* [MATERIAL FOR THE TASK]:
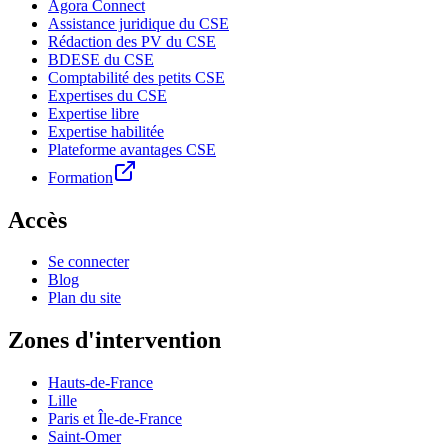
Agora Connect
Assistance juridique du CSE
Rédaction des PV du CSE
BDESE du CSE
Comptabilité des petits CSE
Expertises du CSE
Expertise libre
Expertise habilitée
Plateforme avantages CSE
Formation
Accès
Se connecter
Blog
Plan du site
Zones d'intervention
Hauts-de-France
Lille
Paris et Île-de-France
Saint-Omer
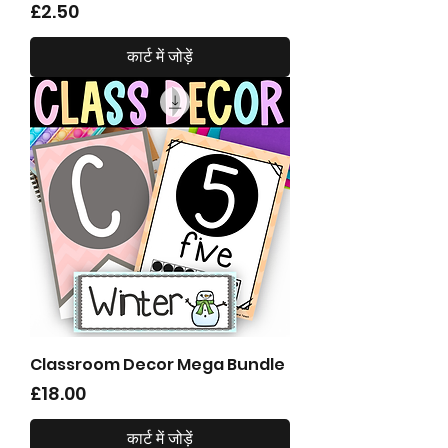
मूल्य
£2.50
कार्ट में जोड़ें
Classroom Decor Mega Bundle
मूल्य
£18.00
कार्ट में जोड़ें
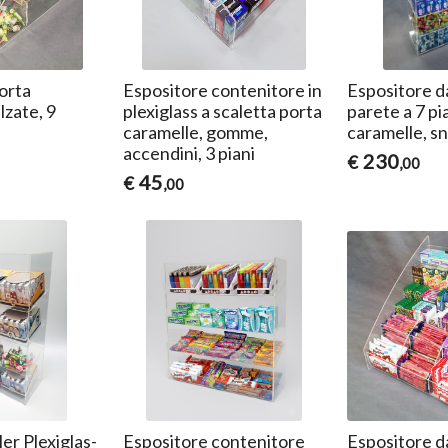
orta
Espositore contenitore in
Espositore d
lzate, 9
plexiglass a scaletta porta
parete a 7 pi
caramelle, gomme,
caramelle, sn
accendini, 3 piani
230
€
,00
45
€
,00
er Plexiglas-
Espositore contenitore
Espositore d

* [DIRECTIONS FOR THIS TASK]:
Using the records above, report each line with the string "France".

* [WRITTEN REPLY]:
Hauts-de-France
Paris et Île-de-France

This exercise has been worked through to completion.